Nel mondo si stima che, a causa della domanda di pinne, vengano uccisi fino a 73 milioni di squali ogni anno. Un numero enorme, soprattutto perché già nel 2014 l’Iucn (l'Unione internazionale per la conservazione della natura) aveva segnalato il 25% delle specie minacciato di estinzione. Nel 2019, un aggiornamento ha mostrato un evidente peggioramento con 42 specie minacciate rispetto alle 25 di 5 anni prima.


Insomma, gli squali rischiano di sparire ma il mercato delle pinne non sembra arrestarsi. A cosa servono? In Asia è molto diffuso il consumo di pinne di squalo e il cuore del loro mercato è Hong Kong, un vero e proprio hub per il loro commercio.
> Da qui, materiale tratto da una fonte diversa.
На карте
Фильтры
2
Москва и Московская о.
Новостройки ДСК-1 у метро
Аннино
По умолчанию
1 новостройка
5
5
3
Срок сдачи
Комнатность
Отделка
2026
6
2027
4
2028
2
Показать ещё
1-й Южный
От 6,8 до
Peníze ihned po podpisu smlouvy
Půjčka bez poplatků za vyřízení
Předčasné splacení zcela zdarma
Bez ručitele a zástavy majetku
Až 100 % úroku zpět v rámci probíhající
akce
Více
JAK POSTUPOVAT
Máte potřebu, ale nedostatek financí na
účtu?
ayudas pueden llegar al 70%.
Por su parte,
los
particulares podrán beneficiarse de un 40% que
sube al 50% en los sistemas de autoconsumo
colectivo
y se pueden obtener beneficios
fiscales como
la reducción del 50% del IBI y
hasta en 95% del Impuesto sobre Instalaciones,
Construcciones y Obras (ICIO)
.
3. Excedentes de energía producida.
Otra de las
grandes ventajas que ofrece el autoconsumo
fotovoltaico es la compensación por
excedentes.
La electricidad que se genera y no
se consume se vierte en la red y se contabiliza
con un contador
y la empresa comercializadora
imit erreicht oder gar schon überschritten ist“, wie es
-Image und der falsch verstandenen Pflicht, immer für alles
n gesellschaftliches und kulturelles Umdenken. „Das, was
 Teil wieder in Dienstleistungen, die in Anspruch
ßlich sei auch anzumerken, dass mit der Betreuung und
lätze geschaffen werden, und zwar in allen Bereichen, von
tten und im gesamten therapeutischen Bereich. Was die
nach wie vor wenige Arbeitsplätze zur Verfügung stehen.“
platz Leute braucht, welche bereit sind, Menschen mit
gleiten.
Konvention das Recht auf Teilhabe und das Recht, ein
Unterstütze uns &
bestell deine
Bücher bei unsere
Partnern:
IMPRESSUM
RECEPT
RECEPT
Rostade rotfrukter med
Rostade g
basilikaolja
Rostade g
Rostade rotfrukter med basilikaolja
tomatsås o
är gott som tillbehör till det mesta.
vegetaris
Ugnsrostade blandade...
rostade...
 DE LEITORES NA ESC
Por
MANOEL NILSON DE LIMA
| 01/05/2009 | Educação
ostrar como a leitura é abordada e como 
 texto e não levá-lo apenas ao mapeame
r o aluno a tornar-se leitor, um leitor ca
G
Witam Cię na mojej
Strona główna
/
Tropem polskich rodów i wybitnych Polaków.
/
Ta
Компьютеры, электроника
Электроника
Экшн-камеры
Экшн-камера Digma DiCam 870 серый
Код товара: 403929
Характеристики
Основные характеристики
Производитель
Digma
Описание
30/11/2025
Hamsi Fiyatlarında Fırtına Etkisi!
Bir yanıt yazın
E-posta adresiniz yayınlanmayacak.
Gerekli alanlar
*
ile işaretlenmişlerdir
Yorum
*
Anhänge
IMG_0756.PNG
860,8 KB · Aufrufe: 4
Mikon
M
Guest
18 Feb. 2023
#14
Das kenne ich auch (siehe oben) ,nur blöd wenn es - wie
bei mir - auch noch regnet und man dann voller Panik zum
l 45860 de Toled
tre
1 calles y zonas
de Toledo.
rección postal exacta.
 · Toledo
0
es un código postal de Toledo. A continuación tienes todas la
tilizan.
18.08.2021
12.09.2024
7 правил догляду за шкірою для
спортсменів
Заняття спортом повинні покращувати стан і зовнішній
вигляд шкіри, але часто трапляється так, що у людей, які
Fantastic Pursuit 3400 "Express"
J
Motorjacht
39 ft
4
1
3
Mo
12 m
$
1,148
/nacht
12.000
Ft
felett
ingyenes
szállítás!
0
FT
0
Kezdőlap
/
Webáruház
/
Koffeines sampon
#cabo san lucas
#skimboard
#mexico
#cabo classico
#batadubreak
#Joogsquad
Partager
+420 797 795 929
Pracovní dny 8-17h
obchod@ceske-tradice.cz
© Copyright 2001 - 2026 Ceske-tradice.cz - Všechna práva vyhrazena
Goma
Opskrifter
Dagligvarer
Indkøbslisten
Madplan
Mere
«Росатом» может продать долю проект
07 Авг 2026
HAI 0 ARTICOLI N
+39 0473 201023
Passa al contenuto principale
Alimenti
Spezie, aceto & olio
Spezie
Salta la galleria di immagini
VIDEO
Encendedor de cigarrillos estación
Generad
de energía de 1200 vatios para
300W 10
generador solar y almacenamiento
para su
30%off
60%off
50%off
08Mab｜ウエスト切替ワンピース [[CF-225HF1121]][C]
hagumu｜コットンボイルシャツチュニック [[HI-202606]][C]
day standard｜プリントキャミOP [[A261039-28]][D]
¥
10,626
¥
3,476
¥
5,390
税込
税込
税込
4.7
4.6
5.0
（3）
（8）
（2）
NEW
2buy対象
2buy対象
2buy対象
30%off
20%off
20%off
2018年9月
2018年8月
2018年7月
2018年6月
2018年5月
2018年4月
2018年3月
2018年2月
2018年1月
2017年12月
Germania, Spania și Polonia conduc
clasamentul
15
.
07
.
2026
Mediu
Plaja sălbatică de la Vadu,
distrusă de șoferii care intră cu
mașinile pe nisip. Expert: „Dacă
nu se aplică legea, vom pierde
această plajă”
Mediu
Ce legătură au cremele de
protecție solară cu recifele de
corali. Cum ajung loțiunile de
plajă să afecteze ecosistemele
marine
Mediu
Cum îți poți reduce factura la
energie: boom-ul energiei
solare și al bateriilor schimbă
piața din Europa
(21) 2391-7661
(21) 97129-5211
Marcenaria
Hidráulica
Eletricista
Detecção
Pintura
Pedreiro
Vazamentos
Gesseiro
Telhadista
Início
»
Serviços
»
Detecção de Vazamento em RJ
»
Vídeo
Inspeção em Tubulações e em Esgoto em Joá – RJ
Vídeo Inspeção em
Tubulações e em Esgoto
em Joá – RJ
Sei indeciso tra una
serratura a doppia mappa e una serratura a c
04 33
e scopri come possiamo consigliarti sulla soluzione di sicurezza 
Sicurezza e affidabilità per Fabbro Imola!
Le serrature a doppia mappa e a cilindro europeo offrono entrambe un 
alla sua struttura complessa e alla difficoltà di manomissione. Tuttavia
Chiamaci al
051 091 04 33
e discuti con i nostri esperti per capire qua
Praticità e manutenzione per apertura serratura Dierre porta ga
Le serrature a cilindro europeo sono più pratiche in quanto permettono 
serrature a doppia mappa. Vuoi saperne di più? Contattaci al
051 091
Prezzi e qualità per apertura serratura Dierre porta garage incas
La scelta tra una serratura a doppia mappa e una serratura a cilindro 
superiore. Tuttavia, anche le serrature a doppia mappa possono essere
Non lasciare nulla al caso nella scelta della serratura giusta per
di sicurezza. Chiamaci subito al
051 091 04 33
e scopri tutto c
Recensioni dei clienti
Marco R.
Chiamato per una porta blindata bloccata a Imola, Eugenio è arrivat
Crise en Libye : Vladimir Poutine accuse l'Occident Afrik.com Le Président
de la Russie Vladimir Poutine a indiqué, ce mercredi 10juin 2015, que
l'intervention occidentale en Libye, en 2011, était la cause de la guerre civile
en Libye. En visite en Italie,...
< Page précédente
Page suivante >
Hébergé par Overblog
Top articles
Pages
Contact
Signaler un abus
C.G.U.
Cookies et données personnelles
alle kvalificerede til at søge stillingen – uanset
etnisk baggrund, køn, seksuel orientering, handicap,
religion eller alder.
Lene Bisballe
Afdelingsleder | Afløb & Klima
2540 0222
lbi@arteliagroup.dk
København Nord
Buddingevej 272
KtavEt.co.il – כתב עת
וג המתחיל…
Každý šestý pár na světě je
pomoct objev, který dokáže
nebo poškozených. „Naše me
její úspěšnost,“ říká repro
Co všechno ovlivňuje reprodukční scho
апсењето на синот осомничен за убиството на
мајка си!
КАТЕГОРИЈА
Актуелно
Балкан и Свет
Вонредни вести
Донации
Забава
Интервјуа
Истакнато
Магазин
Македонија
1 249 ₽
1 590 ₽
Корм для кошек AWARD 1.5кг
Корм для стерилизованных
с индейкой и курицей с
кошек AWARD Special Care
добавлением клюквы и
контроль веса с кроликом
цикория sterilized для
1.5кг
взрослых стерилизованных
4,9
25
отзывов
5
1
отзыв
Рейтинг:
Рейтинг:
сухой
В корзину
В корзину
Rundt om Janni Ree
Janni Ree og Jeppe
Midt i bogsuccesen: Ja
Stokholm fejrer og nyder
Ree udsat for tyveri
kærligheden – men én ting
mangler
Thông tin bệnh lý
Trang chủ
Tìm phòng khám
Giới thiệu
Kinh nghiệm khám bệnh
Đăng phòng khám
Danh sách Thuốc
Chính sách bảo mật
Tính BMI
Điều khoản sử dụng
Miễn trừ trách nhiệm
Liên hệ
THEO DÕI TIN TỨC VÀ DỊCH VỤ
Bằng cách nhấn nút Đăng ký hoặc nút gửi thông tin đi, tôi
Una delle ricette più celebri, la zuppa di pinne, tra i piatti più gettonati dei banchetti e cerimonie nella cultura orientale, rischia di dare alla specie il colpo di grazia.

Quanti squali possiamo salvare scegliendo di non mangiare una tazza di zuppa di pinne, lo svela la nuova App creata dal Wwf e lanciata oggi in occasione della Giornata Mondiale degli Squali: si chiama Sharkulator e secondo il suo calcolatore 100 tazze di zuppa di pinne costano la vita a 12 squali.

Asia ma non solo, perché lo squalo finisce spesso anche sulle nostre tavole, per frode o per scarsa conoscenza, tanto che nel Mediterraneo il consumo diretto di squalo è elevato, soprattutto in Italia che è fra i principali importatori e consumatori. Da una parte, infatti, la carne di squalo viene spesso spacciata per pesce spada, e questa è una frode alimentare; dall'altra, i consumatori non sempre sanno che nomi comuni quali verdesca, palombo e smeriglio indicano specie di squali (tra le specie più colpite a livello globale c'è proprio la verdesca).